Yesterday I finished Rob Bell’s book, Love Wins. I understand how evangelical can be upset with him, but as a Lutheran I don’t feel such judgement. If I could use one word to describe God it would be Gracious. God’s grace is infinite and total and I see it extending beyond this life. Like Bell, I don’t understand how God can condemn someone to eternal, infinite punishment if they never had the opportunity to hear the gospel of Jesus Christ. I remember conversations I had with fellow students at Fuller Seminary where some thought that the church had the obligation to proclaim the Gospel to keep people from going to hell. They believed that we HAD to preach it or else unbelievers would burn, even those in distant lands.
I do believe in proclaiming the Good News of Jesus Christ, but not as some cosmic obligation to keep people from hell. I preach the good news because I am in love with Jesus, the creator of the universe and I am excited to have others experience that liberating love as well. I am a participant in the new creation with Jesus and I am humbled that God can use someone like me to accomplish God’s will.
Rob Bell does a great job of describing the incredible, awesome, overwhelming love of God for us. However I do have qualms with him, such as how he misquotes Martin Luther as if Luther was a closet universalist. Carl Trueman, Departmental Chair of Church History at Westminster Theological Seminary in Philadelphia, has written a length blog post on this very subject. See http://www.reformation21.org/articles/easy-virtues-and-cruel-mistresses.php. Then again I disagree with Carl Trueman’s comparison of Love Wins with Dan Brown’s Da Vinci Code. But disagreements are part of a healthy theological conversation.

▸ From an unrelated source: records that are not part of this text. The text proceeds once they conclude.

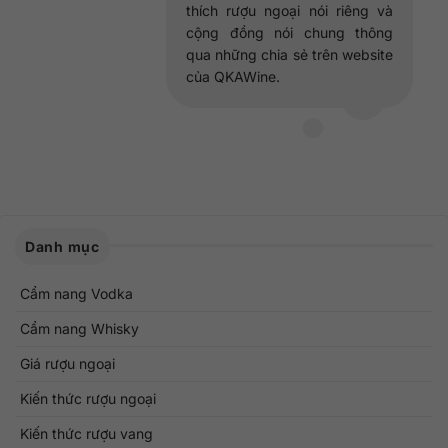
thích rượu ngoại nói riêng và
cộng đồng nói chung thông
qua những chia sẻ trên website
của QKAWine.
Danh mục
Cẩm nang Vodka
Cẩm nang Whisky
Giá rượu ngoại
Kiến thức rượu ngoại
Kiến thức rượu vang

In an earlier post, I wrote that I have been rereading parts of C. S. Lewis. When I finished Bell’s book, I discovered that he had a section for further reading. His second reference is this: “On hell, see C. S. Lewis’s The Great Divorce.” Later in the acknowledgments he thanks his parents for suggesting that while in high school he read C. S. Lewis. I must agree. I appreciate both writers, but the better IMHO is C. S. Lewis. Next week I will move on to other topics.
What writer or artists has best help you see the magnificent love of God?